Task to carry out:
Copy all entries exactly, and wherever an entry holds a picture, leave that picture out.

[[ Dataset open ]]

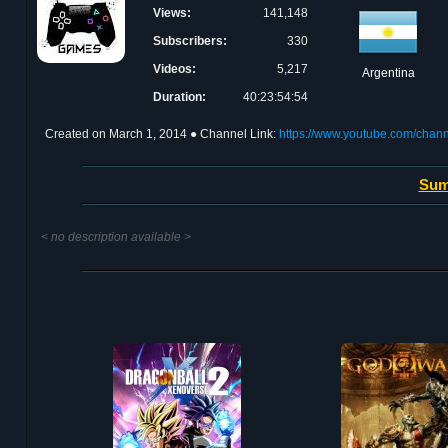
Views:
141,148
Subscribers:
330
Videos:
5,217
Argentina
Duration:
40:23:54:54
Created on
March 1, 2014
● Channel Link:
https://www.youtube.com/ch
Sum
< no description available >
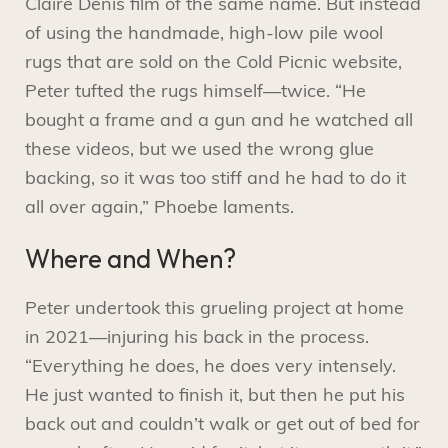
Claire Denis film of the same name. But instead
of using the handmade, high-low pile wool
rugs that are sold on the Cold Picnic website,
Peter tufted the rugs himself—twice. “He
bought a frame and a gun and he watched all
these videos, but we used the wrong glue
backing, so it was too stiff and he had to do it
all over again,” Phoebe laments.
Where and When?
Peter undertook this grueling project at home
in 2021—injuring his back in the process.
“Everything he does, he does very intensely.
He just wanted to finish it, but then he put his
back out and couldn’t walk or get out of bed for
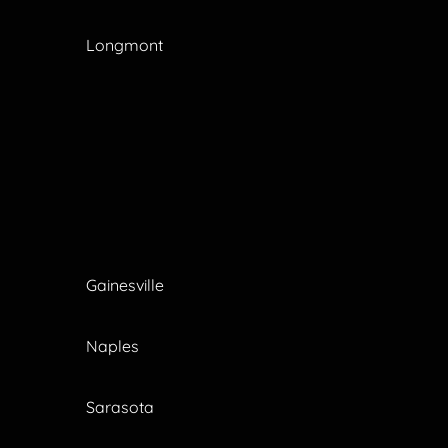
Longmont
Gainesville
Naples
Sarasota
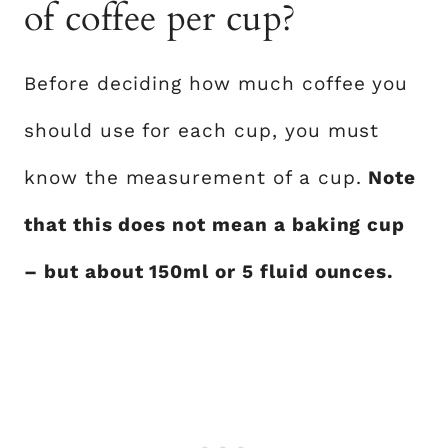
of coffee per cup?
Before deciding how much coffee you
should use for each cup, you must
know the measurement of a cup.
Note
that this does not mean a baking cup
– but about 150ml or 5 fluid ounces.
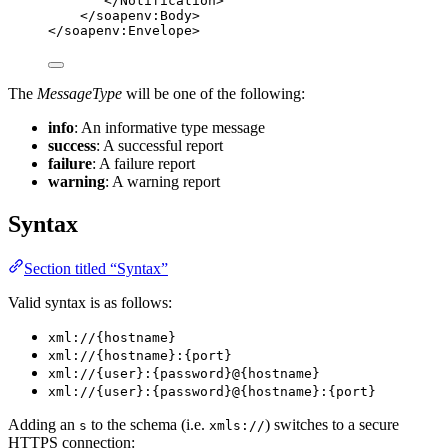
</
Notification
>
</
soapenv:Body
>
</
soapenv:Envelope
>
The
MessageType
will be one of the following:
info
: An informative type message
success
: A successful report
failure
: A failure report
warning
: A warning report
Syntax
Section titled “Syntax”
Valid syntax is as follows:
xml://{hostname}
xml://{hostname}:{port}
xml://{user}:{password}@{hostname}
xml://{user}:{password}@{hostname}:{port}
Adding an
to the schema (i.e.
) switches to a secure
s
xmls://
HTTPS connection:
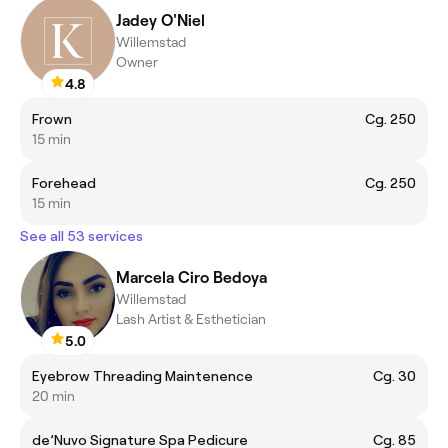
Jadey O'Niel
Willemstad
Owner
4.8
Frown
Cg. 250
15 min
Forehead
Cg. 250
15 min
See all 53 services
Marcela Ciro Bedoya
Willemstad
Lash Artist & Esthetician
5.0
Eyebrow Threading Maintenence
Cg. 30
20 min
de’Nuvo Signature Spa Pedicure
Cg. 85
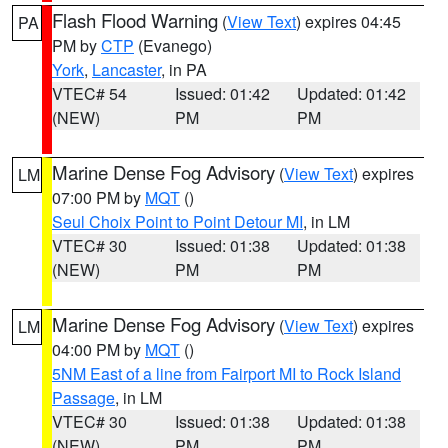
Flash Flood Warning
(
View Text
) expires 04:45
PA
PM by
CTP
(Evanego)
York
,
Lancaster
, in PA
VTEC# 54
Issued: 01:42
Updated: 01:42
(NEW)
PM
PM
Marine Dense Fog Advisory
(
View Text
) expires
LM
07:00 PM by
MQT
()
Seul Choix Point to Point Detour MI
, in LM
VTEC# 30
Issued: 01:38
Updated: 01:38
(NEW)
PM
PM
Marine Dense Fog Advisory
(
View Text
) expires
LM
04:00 PM by
MQT
()
5NM East of a line from Fairport MI to Rock Island
Passage
, in LM
VTEC# 30
Issued: 01:38
Updated: 01:38
(NEW)
PM
PM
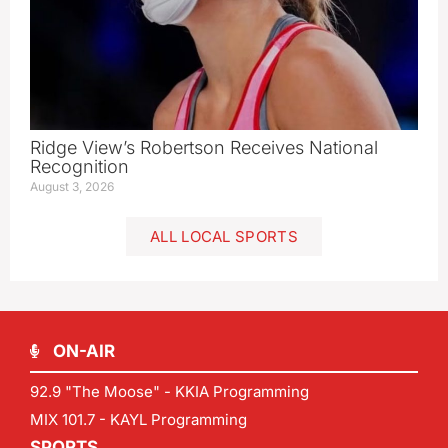
Ridge View’s Robertson Receives National
Recognition
August 3, 2026
ALL LOCAL SPORTS
ON-AIR
92.9 "The Moose" - KKIA Programming
MIX 101.7 - KAYL Programming
SPORTS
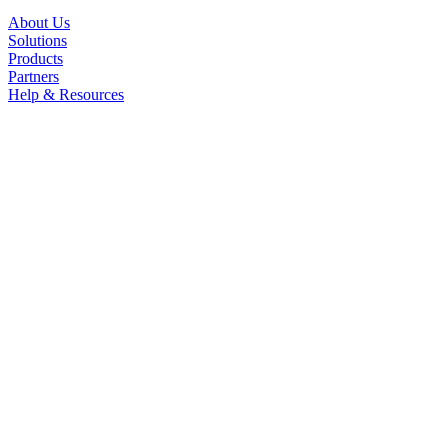
About Us
Solutions
Products
Partners
Help & Resources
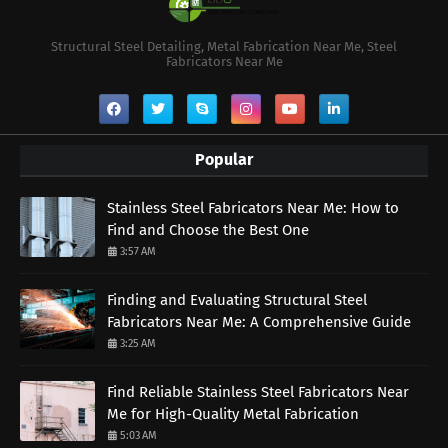
Structural Steel Detailing, Metal Fabrication Near Me, Steel
Fabricators Near Me
Popular
Stainless Steel Fabricators Near Me: How to
Find and Choose the Best One
3:57 AM
Finding and Evaluating Structural Steel
Fabricators Near Me: A Comprehensive Guide
3:25 AM
Find Reliable Stainless Steel Fabricators Near
Me for High-Quality Metal Fabrication
5:03 AM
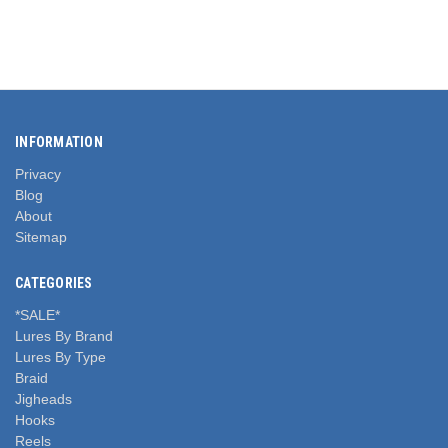
INFORMATION
Privacy
Blog
About
Sitemap
CATEGORIES
*SALE*
Lures By Brand
Lures By Type
Braid
Jigheads
Hooks
Reels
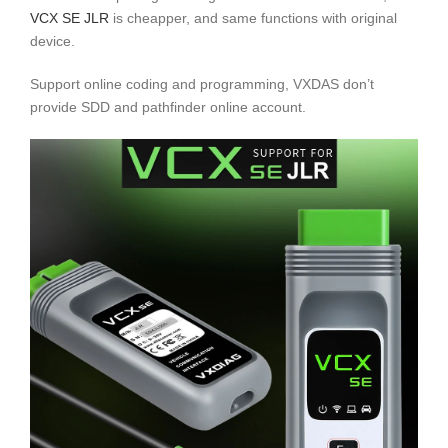
VCX SE JLR
is cheapper, and same functions with original
device.
Support online coding and programming, VXDAS don’t
provide SDD and pathfinder online account.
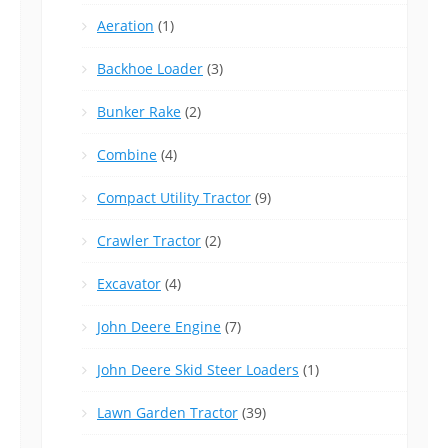
Aeration
(1)
Backhoe Loader
(3)
Bunker Rake
(2)
Combine
(4)
Compact Utility Tractor
(9)
Crawler Tractor
(2)
Excavator
(4)
John Deere Engine
(7)
John Deere Skid Steer Loaders
(1)
Lawn Garden Tractor
(39)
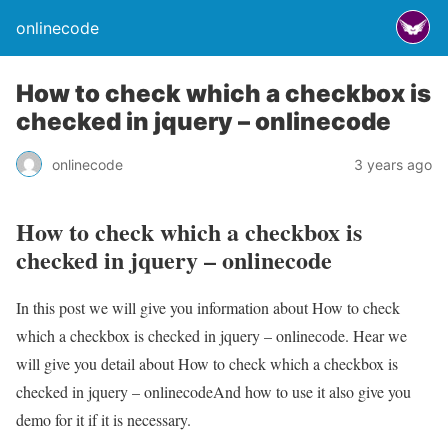
onlinecode
How to check which a checkbox is
checked in jquery – onlinecode
onlinecode
3 years ago
How to check which a checkbox is
checked in jquery – onlinecode
In this post we will give you information about How to check
which a checkbox is checked in jquery – onlinecode. Hear we
will give you detail about How to check which a checkbox is
checked in jquery – onlinecodeAnd how to use it also give you
demo for it if it is necessary.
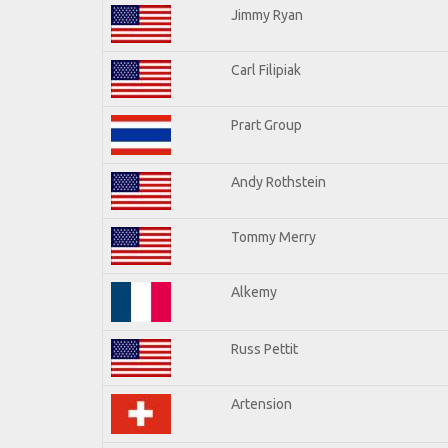
Jimmy Ryan
Carl Filipiak
Prart Group
Andy Rothstein
Tommy Merry
Alkemy
Russ Pettit
Artension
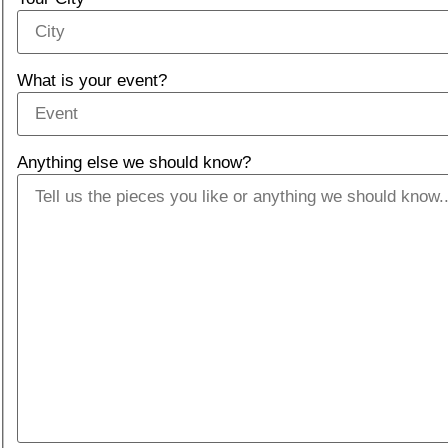
What is your event?
Anything else we should know?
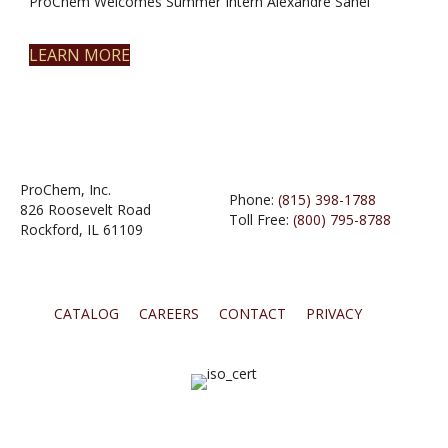
ProChem Welcomes Summer Intern Alexandre Sahel
LEARN MORE
ProChem, Inc.
Phone:
(815) 398-1788
826 Roosevelt Road
Toll Free:
(800) 795-8788
Rockford, IL 61109
CATALOG
CAREERS
CONTACT
PRIVACY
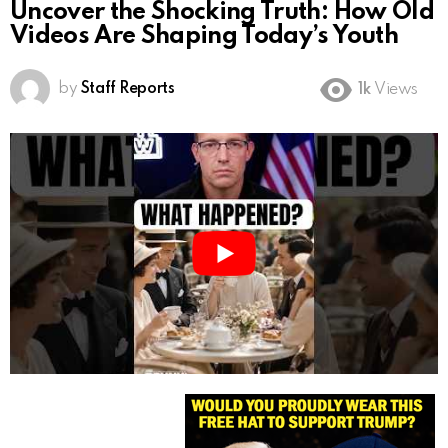
Uncover the Shocking Truth: How Old
Videos Are Shaping Today’s Youth
by
Staff Reports
1k
Views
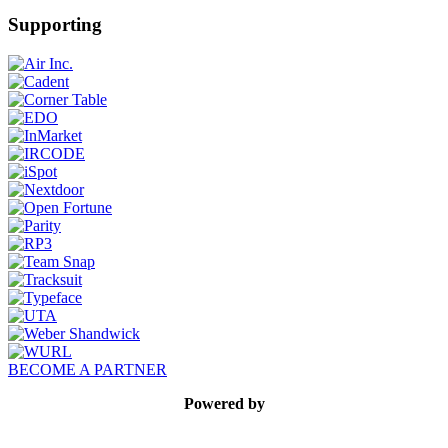
Supporting
BECOME A PARTNER
Powered by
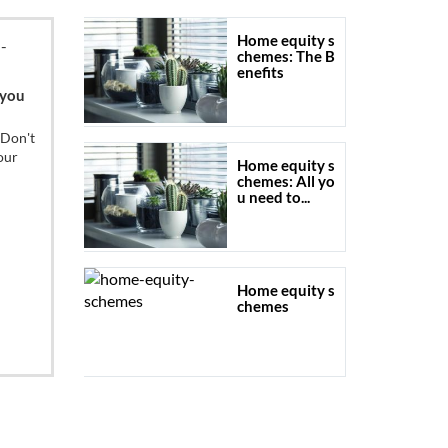
Home equity s
chemes: The B
enefits
 you
 Don't
our
Home equity s
chemes: All yo
u need to...
Home equity s
chemes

[[ Dataset closed ]]

Exercise solution:
Views:
141,148
Subscribers:
330
Videos:
5,217
Argentina
Duration:
40:23:54:54
Created on
March 1, 2014
● Channel Link:
https://www.youtube.com/ch
Sum
< no description available >
Claire Denis film of the same name. But instead
of using the handmade, high-low pile wool
rugs that are sold on the Cold Picnic website,
Peter tufted the rugs himself—twice. “He
bought a frame and a gun and he watched all
these videos, but we used the wrong glue
backing, so it was too stiff and he had to do it
all over again,” Phoebe laments.
Where and When?
Peter undertook this grueling project at home
in 2021—injuring his back in the process.
“Everything he does, he does very intensely.
He just wanted to finish it, but then he put his
back out and couldn’t walk or get out of bed for
Longmont
Gainesville
Naples
Sarasota
of coffee per cup?
Before deciding how much coffee you
should use for each cup, you must
know the measurement of a cup.
Note
that this does not mean a baking cup
– but about 150ml or 5 fluid ounces.
</
Notification
>
</
soapenv:Body
>
</
soapenv:Envelope
>
The
MessageType
will be one of the following:
info
: An informative type message
success
: A successful report
failure
: A failure report
warning
: A warning report
Syntax
Section titled “Syntax”
Valid syntax is as follows:
xml://{hostname}
xml://{hostname}:{port}
xml://{user}:{password}@{hostname}
xml://{user}:{password}@{hostname}:{port}
Adding an
to the schema (i.e.
) switches to a secure
s
xmls://
HTTPS connection:
Jadey O'Niel
Willemstad
Owner
4.8
Frown
Cg. 250
15 min
Forehead
Cg. 250
15 min
See all 53 services
Marcela Ciro Bedoya
Willemstad
Lash Artist & Esthetician
5.0
Eyebrow Threading Maintenence
Cg. 30
20 min
de’Nuvo Signature Spa Pedicure
Cg. 85
Flash Flood Warning
(
View Text
) expires 04:45
PA
PM by
CTP
(Evanego)
York
,
Lancaster
, in PA
VTEC# 54
Issued: 01:42
Updated: 01:42
(NEW)
PM
PM
Marine Dense Fog Advisory
(
View Text
) expires
LM
07:00 PM by
MQT
()
Seul Choix Point to Point Detour MI
, in LM
VTEC# 30
Issued: 01:38
Updated: 01:38
(NEW)
PM
PM
Marine Dense Fog Advisory
(
View Text
) expires
LM
04:00 PM by
MQT
()
5NM East of a line from Fairport MI to Rock Island
Passage
, in LM
VTEC# 30
Issued: 01:38
Updated: 01:38
(NEW)
PM
PM
Ridge View’s Robertson Receives National
Recognition
August 3, 2026
ALL LOCAL SPORTS
ON-AIR
92.9 "The Moose" - KKIA Programming
MIX 101.7 - KAYL Programming
SPORTS
About Us
Solutions
Products
Partners
Help & Resources
Structural Steel Detailing, Metal Fabrication Near Me, Steel
Fabricators Near Me
Popular
Stainless Steel Fabricators Near Me: How to
Find and Choose the Best One
3:57 AM
Finding and Evaluating Structural Steel
Fabricators Near Me: A Comprehensive Guide
3:25 AM
Find Reliable Stainless Steel Fabricators Near
Me for High-Quality Metal Fabrication
5:03 AM
INFORMATION
Privacy
Blog
About
Sitemap
CATEGORIES
*SALE*
Lures By Brand
Lures By Type
Braid
Jigheads
Hooks
Reels
VCX SE JLR
is cheapper, and same functions with original
device.
Support online coding and programming, VXDAS don’t
provide SDD and pathfinder online account.
Aeration
(1)
Backhoe Loader
(3)
Bunker Rake
(2)
Combine
(4)
Compact Utility Tractor
(9)
Crawler Tractor
(2)
Excavator
(4)
John Deere Engine
(7)
John Deere Skid Steer Loaders
(1)
Lawn Garden Tractor
(39)
onlinecode
How to check which a checkbox is
checked in jquery – onlinecode
onlinecode
3 years ago
How to check which a checkbox is
checked in jquery – onlinecode
In this post we will give you information about How to check
which a checkbox is checked in jquery – onlinecode. Hear we
will give you detail about How to check which a checkbox is
checked in jquery – onlinecodeAnd how to use it also give you
demo for it if it is necessary.
Jimmy Ryan
Carl Filipiak
Prart Group
Andy Rothstein
Tommy Merry
Alkemy
Russ Pettit
Artension
What is your event?
Anything else we should know?
ProChem Welcomes Summer Intern Alexandre Sahel
LEARN MORE
ProChem, Inc.
Phone:
(815) 398-1788
826 Roosevelt Road
Toll Free:
(800) 795-8788
Rockford, IL 61109
CATALOG
CAREERS
CONTACT
PRIVACY
Uncover the Shocking Truth: How Old
Videos Are Shaping Today’s Youth
by
Staff Reports
1k
Views
Supporting
BECOME A PARTNER
Powered by
Home equity s
chemes: The B
enefits
 you
 Don't
our
Home equity s
chemes: All yo
u need to...
Home equity s
chemes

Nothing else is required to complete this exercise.